» **WORK INSTRUCTIONS**: Give the count of lines below that include the word "About", and say nothing else.

» **EXCERPTED RECORDS**:
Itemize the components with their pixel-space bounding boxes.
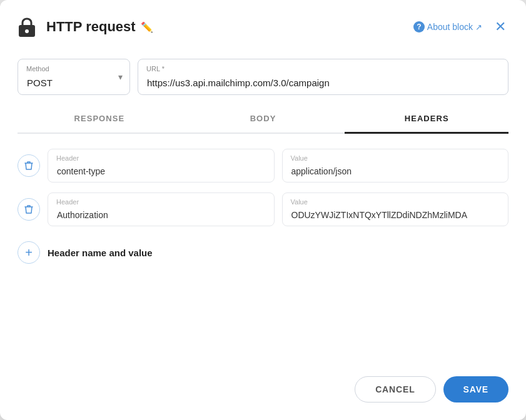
table-row: Header Value: [18, 192, 508, 226]
header-1-name-group: Header: [48, 149, 275, 182]
header-2-name-group: Header: [48, 192, 275, 226]
about-block-label: About block: [427, 22, 473, 32]
cancel-button[interactable]: CANCEL: [355, 376, 435, 402]
title-text: HTTP request: [46, 19, 136, 35]
method-select[interactable]: POST GET PUT PATCH DELETE: [18, 59, 130, 95]
modal-footer: CANCEL SAVE: [0, 364, 526, 420]
save-button[interactable]: SAVE: [443, 376, 508, 402]
add-header-row[interactable]: + Header name and value: [18, 241, 508, 264]
question-icon: ?: [413, 21, 425, 32]
fields-row: Method POST GET PUT PATCH DELETE ▾ URL *: [18, 59, 508, 95]
table-row: Header Value: [18, 149, 508, 182]
external-link-icon: ↗: [475, 22, 482, 32]
header-2-name-input[interactable]: [48, 192, 275, 226]
modal-body: Method POST GET PUT PATCH DELETE ▾ URL *: [0, 49, 526, 364]
header-right: ? About block ↗ ✕: [413, 20, 508, 34]
about-block-link[interactable]: ? About block ↗: [413, 21, 482, 32]
header-1-value-input[interactable]: [282, 149, 509, 182]
header-2-value-group: Value: [282, 192, 509, 226]
tab-body[interactable]: BODY: [181, 105, 345, 134]
header-1-value-group: Value: [282, 149, 509, 182]
svg-point-1: [25, 29, 29, 33]
lock-icon: [15, 15, 39, 39]
url-input[interactable]: [138, 59, 508, 95]
method-select-wrapper: Method POST GET PUT PATCH DELETE ▾: [18, 59, 130, 95]
close-button[interactable]: ✕: [492, 20, 508, 34]
tab-headers[interactable]: HEADERS: [345, 105, 508, 134]
header-2-value-input[interactable]: [282, 192, 509, 226]
delete-header-1-button[interactable]: [18, 154, 40, 177]
add-header-label: Header name and value: [48, 248, 153, 258]
headers-section: Header Value Header: [18, 134, 508, 364]
header-1-name-input[interactable]: [48, 149, 275, 182]
add-header-button[interactable]: +: [18, 241, 40, 264]
edit-icon[interactable]: ✏️: [141, 21, 153, 33]
method-field-group: Method POST GET PUT PATCH DELETE ▾: [18, 59, 130, 95]
modal-title: HTTP request ✏️: [46, 19, 153, 35]
http-request-modal: HTTP request ✏️ ? About block ↗ ✕ Method…: [0, 0, 526, 420]
modal-header: HTTP request ✏️ ? About block ↗ ✕: [0, 0, 526, 49]
url-field-group: URL *: [138, 59, 508, 95]
tab-response[interactable]: RESPONSE: [18, 105, 181, 134]
tabs-container: RESPONSE BODY HEADERS: [18, 105, 508, 134]
delete-header-2-button[interactable]: [18, 198, 40, 221]
modal-title-area: HTTP request ✏️: [15, 15, 153, 39]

» **ANSWER FOR THE TASK**: 5